Ce reportage, absent du roman, traite de
travailleurs clandestins, qui s'insèrent discrètement dans différentes entreprises et travaillent sans salaire ni contrat, juste pour le plaisir de travailler. La plupart appartiendraient à une organisation clandestine, TPT (Travail pour le Travail) ; ils vivent de leurs économies ou grâce à la débrouille, jusqu'au jour où, n'ayant plus d'argent, ils se suicident sur leur lieu de travail ; c'est ce qu'ils appellent leur « parcours personnel de libération ». Presque tous les autres documents sont liés à ce reportage fondateur.
Ces onze documents sont précédés d'un avant-propos de l'éditeur, d'une note à la présente édition et suivis par une postface de Daniele Zito, un plan original de l'oeuvre et une bibliographie. le tout présenté comme un ouvrage bien documenté sur un personnage ayant réellement existé, alors que tout est factice, y compris la bibliographie aux noms d'éditeurs juste déformés. de plus, des réserves sont émises sur l'authenticité des textes, qui pourraient être l'oeuvre de la police… ? Egalement sur Robledo lui-même : serait-il le créateur de TPT ?

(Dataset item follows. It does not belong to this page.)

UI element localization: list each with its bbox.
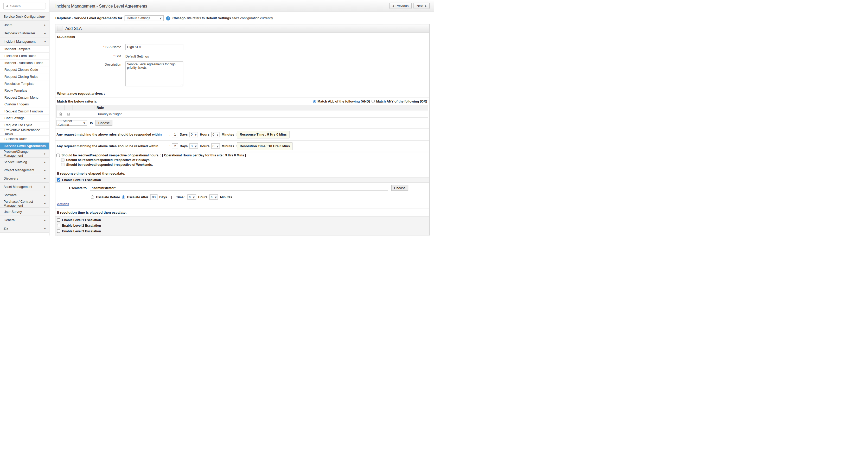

L'ensemble est adroit, bizarre, étonnant.
On referme le roman à la fois troublé et admiratif devant ce pastiche de document, étourdi devant ce récit où tout paraît véridique, alors qu'il s'agit d'une fiction, remise en plus en question à chaque page.
Car le point de départ est saugrenu : des personnes saines d'esprit travailleraient « pour le plaisir » et sans gagner d'argent, quand l'immense majorité de l'humanité travaille pour gagner de l'argent et sans plaisir !!! Et
Robledo le narrateur note lui-même l'absurdité de l'acte.
« Travailler chez McDo sans toucher de salaire, était-ce réellement la seule chose à faire ? Qui, à part un fou ou un dépressif, pouvait seulement imaginer faire une chose pareille ? » (p.186)
Un recruteur de TPT prend soin de préciser que les personnes ciblées sont celles qui sont isolées et n'ont aucune vie sociale, pour rendre un peu plus vraisemblable l'argument.
Ce roman, moitié compte-rendu d'un fait de société et moitié analyse sociologique, propose finalement une réflexion sur la précarité et sur la dimension plurielle de la réalité.